━━ Information shown ━━
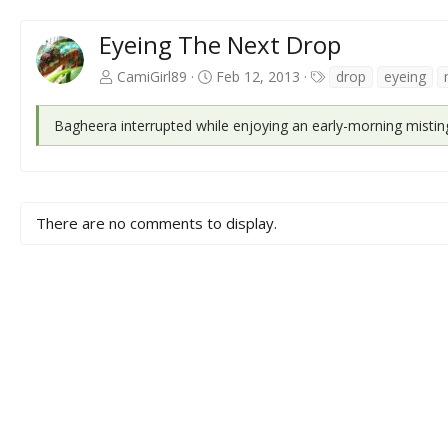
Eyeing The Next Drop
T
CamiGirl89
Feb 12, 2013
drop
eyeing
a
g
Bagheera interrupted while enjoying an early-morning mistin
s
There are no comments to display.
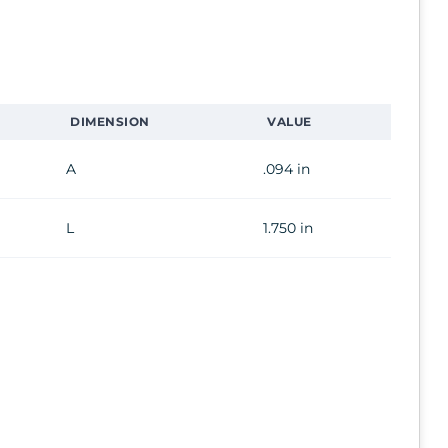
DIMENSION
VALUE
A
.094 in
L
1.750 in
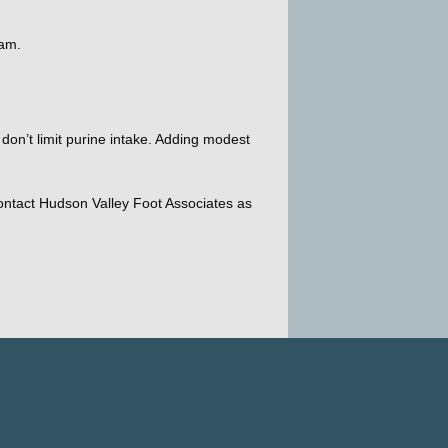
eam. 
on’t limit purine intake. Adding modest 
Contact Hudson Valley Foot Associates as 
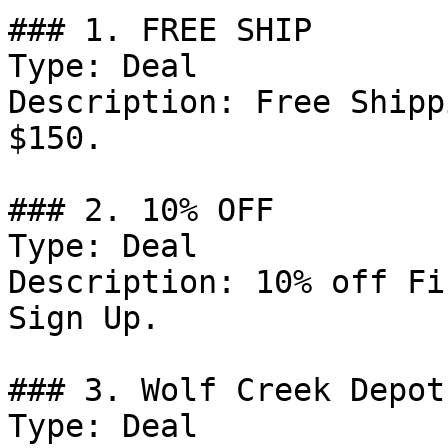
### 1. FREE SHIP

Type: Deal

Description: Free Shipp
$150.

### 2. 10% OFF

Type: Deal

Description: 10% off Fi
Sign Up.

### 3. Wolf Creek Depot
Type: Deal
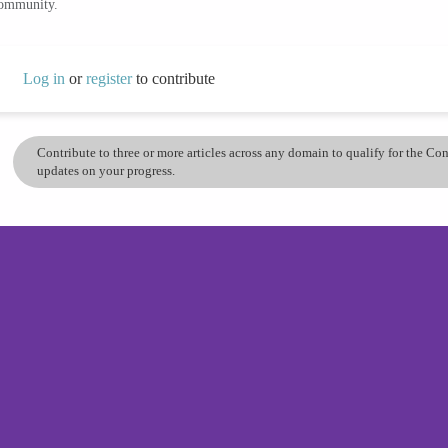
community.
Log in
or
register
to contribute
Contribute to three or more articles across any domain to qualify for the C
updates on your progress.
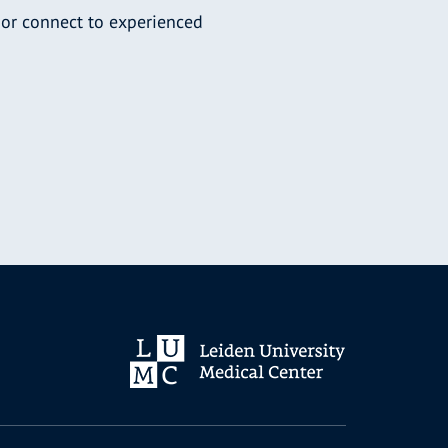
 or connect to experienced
━━━
Brief:
Check each line of the records above for "Description", and copy those that have it.

Solution to this problem:
Description: Free Shipp
Description: 10% off Fi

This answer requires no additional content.